• **INFORMATION**
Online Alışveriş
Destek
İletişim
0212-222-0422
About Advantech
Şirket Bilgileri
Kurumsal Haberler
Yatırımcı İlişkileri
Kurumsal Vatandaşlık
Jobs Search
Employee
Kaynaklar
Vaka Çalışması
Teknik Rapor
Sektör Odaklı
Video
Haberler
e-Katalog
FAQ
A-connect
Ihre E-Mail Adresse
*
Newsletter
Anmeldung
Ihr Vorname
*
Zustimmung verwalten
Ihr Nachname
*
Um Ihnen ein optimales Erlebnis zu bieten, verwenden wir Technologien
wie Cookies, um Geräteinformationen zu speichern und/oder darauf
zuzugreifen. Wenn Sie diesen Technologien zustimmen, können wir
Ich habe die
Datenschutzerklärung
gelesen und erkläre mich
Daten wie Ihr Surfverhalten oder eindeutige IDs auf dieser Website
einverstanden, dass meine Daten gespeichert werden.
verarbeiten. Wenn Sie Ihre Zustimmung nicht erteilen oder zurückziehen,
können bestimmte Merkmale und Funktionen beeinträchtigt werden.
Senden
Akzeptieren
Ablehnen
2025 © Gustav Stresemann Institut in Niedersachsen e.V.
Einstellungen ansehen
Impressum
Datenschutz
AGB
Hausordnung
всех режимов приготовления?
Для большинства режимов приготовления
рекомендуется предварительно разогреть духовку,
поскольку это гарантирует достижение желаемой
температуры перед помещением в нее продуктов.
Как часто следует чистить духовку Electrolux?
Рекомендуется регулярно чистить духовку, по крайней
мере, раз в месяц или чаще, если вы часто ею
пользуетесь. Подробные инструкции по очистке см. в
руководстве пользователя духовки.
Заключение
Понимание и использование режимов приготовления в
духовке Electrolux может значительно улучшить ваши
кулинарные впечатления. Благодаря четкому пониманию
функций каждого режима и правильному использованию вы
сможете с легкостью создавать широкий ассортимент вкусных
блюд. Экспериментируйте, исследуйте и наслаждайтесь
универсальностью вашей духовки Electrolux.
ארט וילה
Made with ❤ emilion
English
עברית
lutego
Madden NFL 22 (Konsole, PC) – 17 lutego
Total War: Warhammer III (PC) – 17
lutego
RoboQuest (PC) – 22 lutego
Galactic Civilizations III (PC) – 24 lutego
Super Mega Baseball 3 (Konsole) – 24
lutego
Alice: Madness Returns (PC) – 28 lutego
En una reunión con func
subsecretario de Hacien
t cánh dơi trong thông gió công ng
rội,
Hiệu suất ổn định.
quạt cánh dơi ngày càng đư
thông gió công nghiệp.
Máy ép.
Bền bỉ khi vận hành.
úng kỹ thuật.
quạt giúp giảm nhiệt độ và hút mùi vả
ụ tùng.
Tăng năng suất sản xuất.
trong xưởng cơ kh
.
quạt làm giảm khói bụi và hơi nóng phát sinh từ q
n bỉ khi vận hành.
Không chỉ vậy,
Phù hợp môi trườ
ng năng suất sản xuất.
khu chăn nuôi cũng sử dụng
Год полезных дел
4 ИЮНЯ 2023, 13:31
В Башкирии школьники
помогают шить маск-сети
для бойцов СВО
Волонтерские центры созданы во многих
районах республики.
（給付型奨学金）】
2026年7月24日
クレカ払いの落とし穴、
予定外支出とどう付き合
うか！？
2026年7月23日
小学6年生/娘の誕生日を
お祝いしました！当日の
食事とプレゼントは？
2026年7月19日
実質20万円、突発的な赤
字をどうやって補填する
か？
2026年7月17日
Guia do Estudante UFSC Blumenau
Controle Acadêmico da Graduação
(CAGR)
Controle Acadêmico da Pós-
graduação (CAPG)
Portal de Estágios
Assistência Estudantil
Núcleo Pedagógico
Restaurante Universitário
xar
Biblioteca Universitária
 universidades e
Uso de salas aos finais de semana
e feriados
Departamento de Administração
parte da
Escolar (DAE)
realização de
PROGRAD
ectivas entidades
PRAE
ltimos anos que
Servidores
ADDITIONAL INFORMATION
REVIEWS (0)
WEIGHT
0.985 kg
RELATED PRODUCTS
---
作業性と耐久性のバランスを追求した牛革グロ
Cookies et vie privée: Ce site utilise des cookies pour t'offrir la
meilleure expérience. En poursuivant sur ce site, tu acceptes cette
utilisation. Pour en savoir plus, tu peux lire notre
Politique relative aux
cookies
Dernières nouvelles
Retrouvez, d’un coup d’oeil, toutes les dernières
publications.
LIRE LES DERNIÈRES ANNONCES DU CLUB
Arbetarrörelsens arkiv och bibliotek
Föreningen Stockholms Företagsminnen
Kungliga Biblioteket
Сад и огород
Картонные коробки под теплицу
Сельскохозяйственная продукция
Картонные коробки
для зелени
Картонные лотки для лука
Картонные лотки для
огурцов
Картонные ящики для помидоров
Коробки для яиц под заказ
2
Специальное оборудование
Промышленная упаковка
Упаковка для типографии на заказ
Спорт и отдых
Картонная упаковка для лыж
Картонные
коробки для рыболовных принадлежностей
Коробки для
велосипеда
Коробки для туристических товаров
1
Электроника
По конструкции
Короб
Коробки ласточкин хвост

• **WHAT THE TASK ASKS**
The expected answer is a copy of each line in the listing above that contains "quạt".

• **COMPLETED TASK**
quạt cánh dơi ngày càng đư
quạt giúp giảm nhiệt độ và hút mùi vả
quạt làm giảm khói bụi và hơi nóng phát sinh từ q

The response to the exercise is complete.